Dans le cas d'X-Factor, Mark Russell construit sa série sur des épisodes self-contained, mais il développe malgré cela une intrigue, celle qui concerne l'exploitation de mutants par les autorités (le groupe que forme X-Factor donc) et celle qui développe les actions du camp d'en face (le groupe X-Term). Tout cela est justement au coeur de ce cinquième épisode, qui peut s'apprécier comme la fin d'un premier acte.
Cette partie de l'écriture est très solide, rigoureuse, Mark Russell sait de quoi il veut parler et le lecteur apprécie cette maîtrise. C'est suffisamment construit pour être passionnant et justifier qu'on suive mois après mois la série. Toutefois, le sel d'X-Factor est ailleurs et c'est ce qui fait sa singularité par rapport aux autres titres mutants actuels (et même à l'ensemble des comics super-héroïques).
S'il est délicat de la comparer avec un classique comme Justice League International, X-Factor s'inscrit pourtant dans une veine similaire. Si Keith Giffen et J.M. DeMatteis écrivaient des histoires suffisamment fortes pour qu'on soit captivé, leur génie résidait surtout dans la caractérisation et les détails comiques.
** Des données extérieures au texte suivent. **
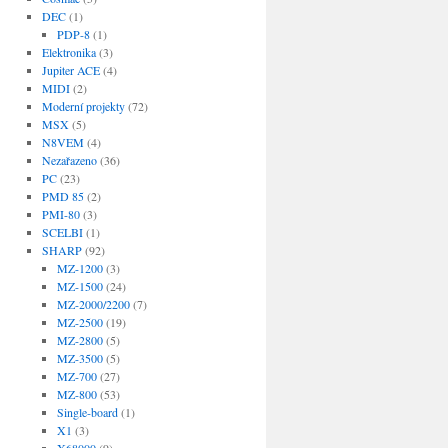
DEC
(1)
PDP-8
(1)
Elektronika
(3)
Jupiter ACE
(4)
MIDI
(2)
Moderní projekty
(72)
MSX
(5)
N8VEM
(4)
Nezařazeno
(36)
PC
(23)
PMD 85
(2)
PMI-80
(3)
SCELBI
(1)
SHARP
(92)
MZ-1200
(3)
MZ-1500
(24)
MZ-2000/2200
(7)
MZ-2500
(19)
MZ-2800
(5)
MZ-3500
(5)
MZ-700
(27)
MZ-800
(53)
Single-board
(1)
X1
(3)
X68000
(9)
Ici, c'est pareil : sans doute parce que, comme Giffen et DeMatteis, Russell n'a pas pas à ménager des mutants vedettes, il peut s'amuser à loisir avec ceux dont il dispose et poser un regard sarcastique sur leurs personnalités et leurs aventures. Mais là où il brille particulièrement, c'est dans la manière dont il les croque et avec quel minutie il s'attarde sur ce qu'il y a de plus drôle et/ou pathétique avec eux.
La couverture, sinistre, est un swipe de Giant-Size X-Men par Dave Cockrum, l'acte de naissance du retour des X-Men en 1975, qui sera de multiples fois copiée ensuite. Elle indique aussi qu'un des personnages est promis à une mort dramatique. Mais Russell pervertit nos attentes en tuant effectivement un des héros mais de manière particulièrement grinçante, alors qu'il a passé l'intégralité de l'épisode à se bécoter avec une de ses partenaires, suscitant l'exaspération du général Mills et des réactions diverses chez ses co-équipiers (attendris ou affligés). La dernière page marque les retrouvailles très mélodramatiques de deux autres mutants, dans un style parodiant les telenovelas ou les soap operas.
Pour valoriser une telle écriture, il faut un dessinateur qui remarque ces moments et sache les mettre en scène de telle manière que le lecteur ait envie d'en rire. Bob Quinn est cet artiste-là comme Kevin Maguire le fut pour Giffen et DeMatteis. Il sait découper ses planches en se réservant une ou deux vignettes dédiées à ces instants à la fois comiques et embarrassants.
Le reste relève du savoir-faire qu'on attend d'un dessinateur de super-héros, c'est-à-dire son aisance dans les scènes d'action et sa facilité à faire passer des scènes dialoguées sans ennuyer. Ce n'est pas si facile, mais Bob Quinn semble avoir enfin trouver la série qui lui correspond parce qu'il arrive à composer avec ces contraintes sans que le lecteur ne sente qu'elle embête l'artiste. De l'art de transformer des figures imposées en figures libres.
X-Factor est donc une série férocement drôle, mais comme pour les meilleures comédies, elle est efficace par le talent de son scénariste et de son dessinateur, sur la même longueur d'ondes, et surtout prompts à appuyer là où ça fait mal. Eminemment technique en soi, mais qui ne peut s'apprécier qu'en la lisant plus qu'en la décortiquant.